Dit is omdat het een hoog ozonafbrekend effect heeft en dus een gevaar voor het milieu is.
Er is veel onderzoek gedaan naar substituten voor halon en er zijn nu vervangende agentia
in de handel verkrijgbaar.
Voor informatie over halonvervanging wordt verwezen naar paragraaf 5.3.3.
30.3.2
Training
Voor effectief gebruik van brandblussystemen is een grondige kennis van de
mogelijkheden en bediening essentieel. Snelheid in de juiste aanpak van een brand is van
vitaal belang om escalatie te voorkomen en personen, materiaal en milieu te beschermen.

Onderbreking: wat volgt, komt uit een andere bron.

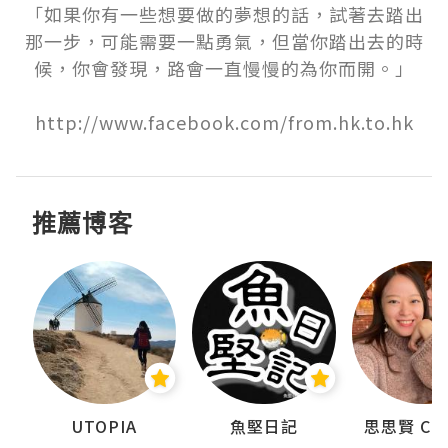
「如果你有一些想要做的夢想的話，試著去踏出
那一步，可能需要一點勇氣，但當你踏出去的時
候，你會發現，路會一直慢慢的為你而開。」

http://www.facebook.com/from.hk.to.hk
推薦博客
urnal
UTOPIA
魚堅日記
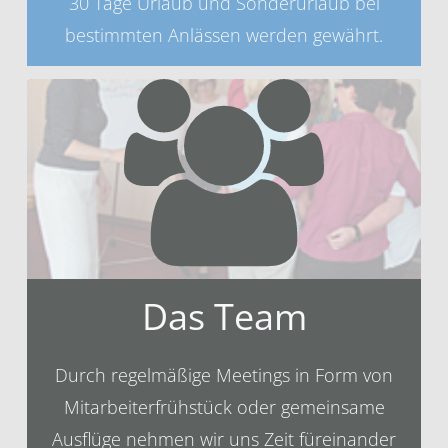
30 Tage Urlaub und Sonderurlaub bei
bestimmten Anlässen werden gewährt.
Das Team
Durch regelmäßige Meetings in Form von
Mitarbeiterfrühstück oder gemeinsame
Ausflüge nehmen wir uns Zeit füreinander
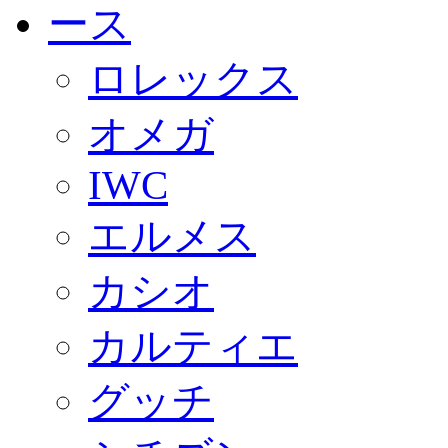
ロレックス
オメガ
IWC
エルメス
カシオ
カルティエ
グッチ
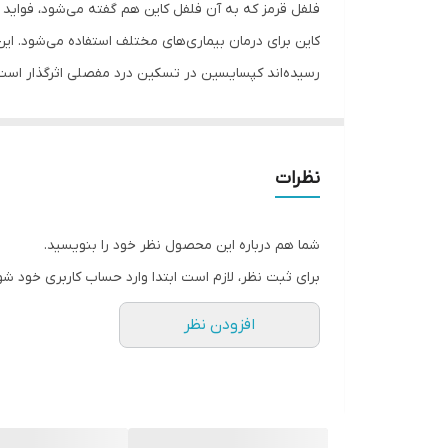
نوع
فلفل قرمز که به آن فلفل کاین هم گفته می‌شود، فواید مت
کاین برای درمان بیماری‌های مختلف استفاده می‌شود. این
مشخصات ویژه
رسیده‌اند کپسایسین در تسکین درد مفصلی اثرگذار است
کشور مبدا برند
در بهبود درد ناشی از پوکی استخوان مفید باشد. روغن 
دارد.روغن‌ فلفل قرمز با وجود سطح بالای ویتامین و 
صادر کننده مجوز
سینوزیت، ضد اسپاسم و درد مفاصل و آرتروز و کمر درد
نظرات
سازگار با پوست‌های
به درمان آکنه و اگزما و درمان لک های پوستی و کک 
خشکی پوست می شود.
حجم
شما هم درباره این محصول نظر خود را بنویسید.
برای ثبت نظر، لازم است ابتدا وارد حساب کاربری خود شو
حاوی
افزودن نظر
ترکیبات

Deze kennis kan alleen worden verkregen door een adequate training van terminal en
scheepsleiding en hun personeel. Training van scheeps- en walpersoneel, moet worden
gegeven in brandweeroefencentra waar brandblustechnieken kunnen worden
gedemonstreerd en geoefend. De trainingen moet worden geconsolideerd door frequente
oefeningen aan boord van tankers en op terminals en deze moeten realistisch worden
geënsceneerd.
Het juiste onderhoud van brandbestrijdingsmaterieel is van groot belang. Inspectie en
onderhoud moeten worden opgenomen in trainingsprogramma's aan boord en op locatie
en deze aspecten moeten helpen om het personeel vertrouwd te maken met de apparatuur
en hen een beter begrip van de werking ervan te geven.